The Eagles have three things going against them when chasing home-and-home series against other FCS teams: money, geography and the Eagles’ success on the field.

Top-tier FCS programs such as NDSU, Northern Iowa (which played EWU in 2015-16) and Sam Houston State (2013-14) don’t flinch at the challenge.

Not so for the lesser lights. For example, Southland Conference minnow Incarnate Word played last weekend at Sacramento State but wouldn’t be persuaded to play at Roos Field.

“Given the success we’ve had, there’s probably only a dozen schools in FCS that will consider a home and home with us,” said Chaves, who added that over the last few years “there’s not a school in the Central, Mountain or Pacific time zones that I have not spoken to.”
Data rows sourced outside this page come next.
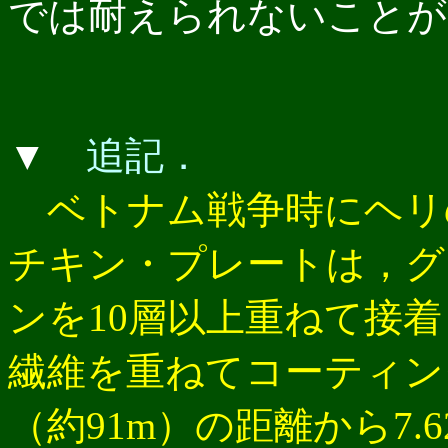
では耐えられないことが
▼
追記．
ベトナム戦争時にヘリ
チキン・プレートは，グ
ンを10層以上重ねて接
繊維を重ねてコーティン
（約91m）の距離から7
The most practical – if a bit tedious – approach is to schedule Big Sky Conference teams for designated nonconference games. The Eagles did that in 2014-15 with Montana State and will do the same with Northern Arizona in 2018 and 2020.

Chaves is still seeking a nonconference home game to open the 2018 season.

In the meantime, this year’s Eagles can’t catch a break. Texas Tech had a bye week following the Eastern game, allowing the Red Raiders to ignore advance planning and focus on the Eagles. It’s the same with NDSU, which has this week off.

Looking further down the schedule, Sacramento State and UC Davis both have byes following their games against Eastern on Sept. 30 and Oct. 6, respectively.

Meanwhile, as EWU was being pummeled by the Bison, Fordham played lowly Central Connecticut.

And while the Eagles are three time zones away, their next opponent, Montana, is home against another FCS bottom-feeder, Savannah State.

That’s money talking. Thanks to the gate receipts at 26,000-seat Washington-Grizzly Stadium, the Griz are in position to regularly play six games at home and get their pick of the opposition.

They also need fewer money games to balance the budget. The Griz were at Washington last week, but that’s only their second Power-5 opponent in the last decade (EWU has played nine in the same period).

Montana will flex its monetary muscles again next weekend as it nears completion of the privately funded, $14 million Washington-Grizzly Champions Center.